Cosmetics R&D and Reconstructed Skin
Reconstructed skin was developed in the early 1980s for skin transplantation for severely burned patients in the US. It was a crucial technology that could save lives by developing skin tissues in a lab for patients with burned area too wide for it to be treated with only the patient’s own skin transplant. Through subsequent follow-up studies, the scope of the use of reconstructed skin evolved to a model for skin research not only for the medical use for skin transplantation. At present, various models, such as skin, cornea, respiratory tract, have been developed and are used in various research. Traditionally, cosmetic research on skin efficacy and safety test started from cells followed by animal testing before conducting human clinical studies. However, from the 2000s, customers raised concerns and many voiced concerns about the sufferings of animals sacrificed for cosmetic research. Accordingly, in 2008, the European Union (EU) began establishing and implementing laws banning cosmetic animal testing. Today, most countries in the world ban animal testing in developing cosmetics. Amorepacific also complies with these laws. Since 2008, Amorepacific completely banned animal experiments by adopting reconstructed skin models as an alternative to cosmetic animal testing.

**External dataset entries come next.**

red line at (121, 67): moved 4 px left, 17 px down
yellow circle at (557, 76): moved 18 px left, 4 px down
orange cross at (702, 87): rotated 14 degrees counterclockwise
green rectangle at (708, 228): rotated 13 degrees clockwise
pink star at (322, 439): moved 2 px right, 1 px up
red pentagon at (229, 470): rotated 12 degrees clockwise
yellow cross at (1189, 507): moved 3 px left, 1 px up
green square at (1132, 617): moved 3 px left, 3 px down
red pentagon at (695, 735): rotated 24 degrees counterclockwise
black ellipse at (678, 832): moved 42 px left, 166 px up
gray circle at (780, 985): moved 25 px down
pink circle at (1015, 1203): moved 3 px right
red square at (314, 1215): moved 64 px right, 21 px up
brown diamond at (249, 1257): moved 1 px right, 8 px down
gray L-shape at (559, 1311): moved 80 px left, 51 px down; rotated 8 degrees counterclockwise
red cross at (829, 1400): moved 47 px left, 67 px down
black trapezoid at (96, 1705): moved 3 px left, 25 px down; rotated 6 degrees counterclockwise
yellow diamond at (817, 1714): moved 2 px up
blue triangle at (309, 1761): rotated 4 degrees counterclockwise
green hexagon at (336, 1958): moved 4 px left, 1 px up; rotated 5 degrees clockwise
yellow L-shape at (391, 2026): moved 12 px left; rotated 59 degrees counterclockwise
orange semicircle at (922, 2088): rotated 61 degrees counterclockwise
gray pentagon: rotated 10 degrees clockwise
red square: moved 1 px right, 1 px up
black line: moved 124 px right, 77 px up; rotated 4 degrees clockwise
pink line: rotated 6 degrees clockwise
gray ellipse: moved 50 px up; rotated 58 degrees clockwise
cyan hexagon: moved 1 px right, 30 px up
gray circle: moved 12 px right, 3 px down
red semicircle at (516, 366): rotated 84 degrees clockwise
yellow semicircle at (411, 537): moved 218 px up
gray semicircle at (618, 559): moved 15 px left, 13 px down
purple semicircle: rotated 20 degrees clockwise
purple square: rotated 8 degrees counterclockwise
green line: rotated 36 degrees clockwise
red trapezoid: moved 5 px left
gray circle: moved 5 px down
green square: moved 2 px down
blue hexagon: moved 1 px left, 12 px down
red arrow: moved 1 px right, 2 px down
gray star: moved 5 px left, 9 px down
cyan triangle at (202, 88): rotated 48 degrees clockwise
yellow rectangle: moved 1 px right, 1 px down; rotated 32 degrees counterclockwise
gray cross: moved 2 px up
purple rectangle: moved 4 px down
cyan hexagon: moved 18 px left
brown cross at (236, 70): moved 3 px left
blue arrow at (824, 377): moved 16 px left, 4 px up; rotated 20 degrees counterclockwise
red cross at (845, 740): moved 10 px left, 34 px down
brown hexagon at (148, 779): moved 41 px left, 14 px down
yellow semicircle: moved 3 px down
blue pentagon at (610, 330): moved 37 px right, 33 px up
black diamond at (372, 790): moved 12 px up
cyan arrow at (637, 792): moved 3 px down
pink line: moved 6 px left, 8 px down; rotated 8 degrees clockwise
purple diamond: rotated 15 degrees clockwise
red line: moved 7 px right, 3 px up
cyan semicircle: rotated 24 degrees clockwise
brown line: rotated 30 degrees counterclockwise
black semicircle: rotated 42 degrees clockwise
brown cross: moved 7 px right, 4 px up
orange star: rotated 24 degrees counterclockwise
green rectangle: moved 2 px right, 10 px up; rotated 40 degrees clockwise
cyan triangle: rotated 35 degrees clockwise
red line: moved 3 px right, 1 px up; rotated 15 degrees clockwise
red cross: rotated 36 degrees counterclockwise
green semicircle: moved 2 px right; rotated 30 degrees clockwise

Alternative to Animal Testing Using Reconstructed Skin Models
Reconstructed skin is a living skin equivalent made by combining actual skin cells and structural components like collagen using tissue engineering technology. So, reconstructed skin shows high similarity with native human skin in both sturcture and function. Skin researchers focused on this and have observed its potential as a new medium to connect cellular experiments to clinical tests. Through about a decade of continued research and development, Amorepacific uses reconstructed skin models in various research areas, including skin pigmentation, skin aging, skin barrier, and skin regeneration. Amorepacific prevents unnecessary animal sacrifice by replacing animal testing with reconstructed skin models. Amorepacific also continues to expand the scope of research by developing new reconstructed skin models and applications.